Classical Kubernetes exposes three worker-tier concerns to the operator:

  1. Node shape / size — instance family, CPU, memory.
  2. Node count — how many Nodes, across which zones / regions.
  3. Node lifecycle — patching, draining, replacing, scaling.

Nodeless Kubernetes eliminates all three from the operator's API surface. The Kubelet "there" on the cluster is a Virtual Kubelet — a fake Node that forwards Pod-create requests into the cloud's compute primitive (typically a micro-VM or a function service), and the provider's scheduler (not K8s' kube-scheduler on the operator's behalf) decides where the workload physically lands.
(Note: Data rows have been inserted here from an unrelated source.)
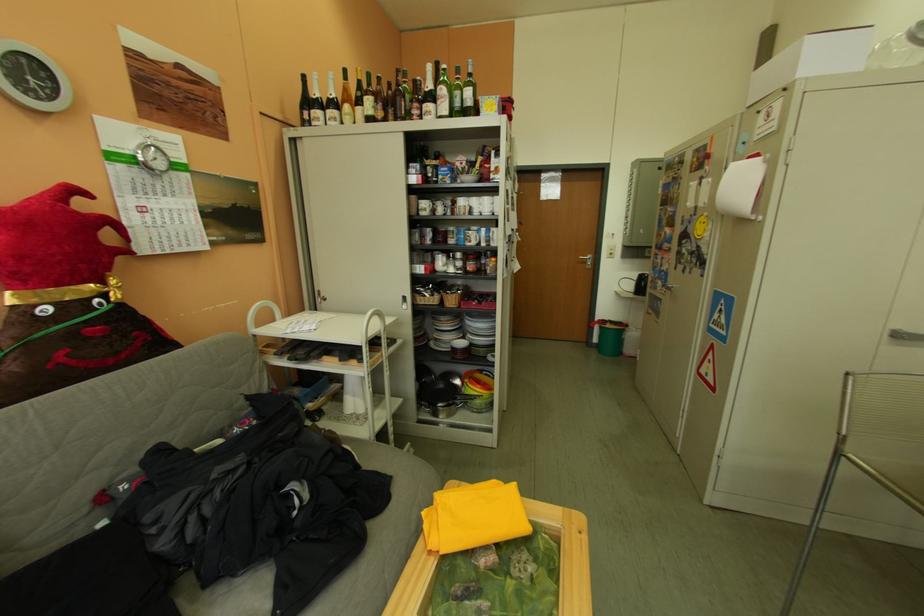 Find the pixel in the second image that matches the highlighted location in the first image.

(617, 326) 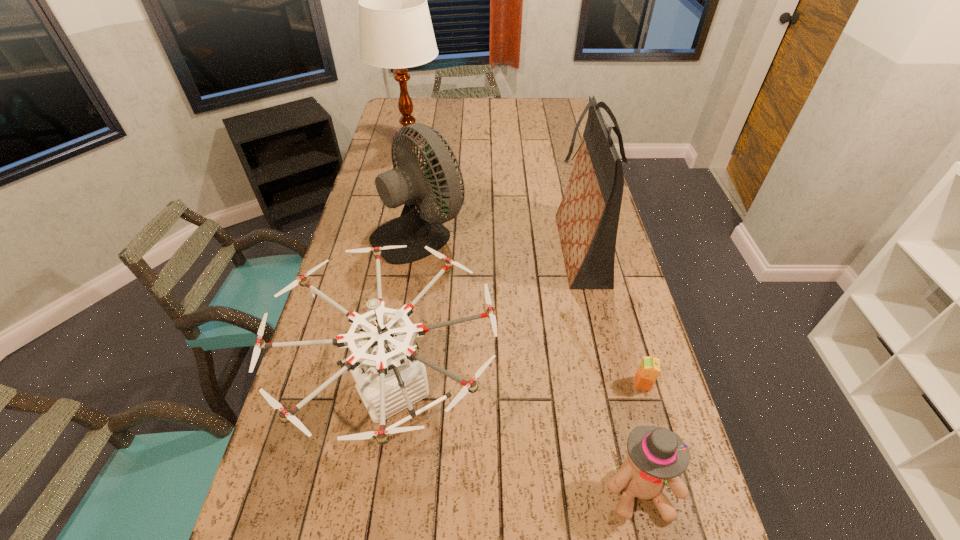 Identify the location of vacant space at the left edge of the desktop. (321, 372).

In the image, there is a desktop. Identify the location of blank space at the right edge. The height and width of the screenshot is (540, 960). (591, 304).

The image size is (960, 540). I want to click on free space between the shopping bag and the orange juice, so click(x=611, y=316).

You are a GUI agent. You are given a task and a screenshot of the screen. Output one action in this format:
    pyautogui.click(x=<x>, y=<y>)
    Task: Click on the empty location between the shopping bag and the fan
    This screenshot has height=540, width=960.
    Given the screenshot: What is the action you would take?
    pyautogui.click(x=499, y=241)

What are the coordinates of `blank region between the fan and the shopping bag` in the screenshot? It's located at (499, 241).

Find the location of a particular element. The height and width of the screenshot is (540, 960). vacant region between the shortest object and the shopping bag is located at coordinates (611, 316).

At what (x,y) coordinates should I click in order to perform the action: click on free spot between the shortest object and the table lamp. Please return your answer as a coordinate pair (x, y). The image size is (960, 540). Looking at the image, I should click on (526, 262).

Locate an element on the screen. The width and height of the screenshot is (960, 540). vacant area between the drone and the orange juice is located at coordinates (519, 388).

Locate an element on the screen. This screenshot has height=540, width=960. unoccupied area between the table lamp and the shopping bag is located at coordinates (494, 195).

Point out which object is positioned as the third nearest to the shortest object. Please provide its 2D coordinates. Your answer should be formatted as a tuple, i.e. [(x, y)], where the tuple contains the x and y coordinates of a point satisfying the conditions above.

[(390, 376)]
From the Fly.io FKS beta announcement:

A key thing to notice above is that there's no "Node".

and

It [Virtual Kubelet] instead behaves like an API, receiving requests from Kubernetes and transforming them into requests to deploy on a cloud compute service. … This shifts the burden of managing hardware capacity from you to us.

Canonical production instances

  • Fly Kubernetes (FKS) — K3s + an in-house Virtual-Kubelet provider that maps Pods to Fly Machines (Firecracker micro-VMs).
  • AWS Fargate on EKS — Pods backed by Firecracker micro-VMs on Fargate; no Node management.
  • Azure AKS Virtual Nodes — Pods backed by Azure Container Instances via a Virtual-Kubelet provider.

Trade-offs

  • No capacity planning for the operator. No Node-shape selection, no HPA-and-CA feedback loop tuning, no bin-packing.
  • Per-Pod billing granularity — the provider can bill at Pod shape, not at Node shape.
  • Leaky abstraction at Kubelet-adjacent APIs. Some responsibilities that belong to a "real" Kubelet (e.g. kubectl exec, kubectl port-forward) may not be implemented until the VK provider grows them. FKS explicitly notes this and routes users to flyctl instead.
  • Support-matrix gaps. Not every K8s API object maps cleanly to a cloud compute primitive. Multi-container Pods, init containers, emptyDir, NetworkPolicies, StatefulSets are common omissions at launch (all missing at FKS beta).
  • Conformance question. CNCF conformance tests assume a standard Node surface; nodeless distributions may not certify.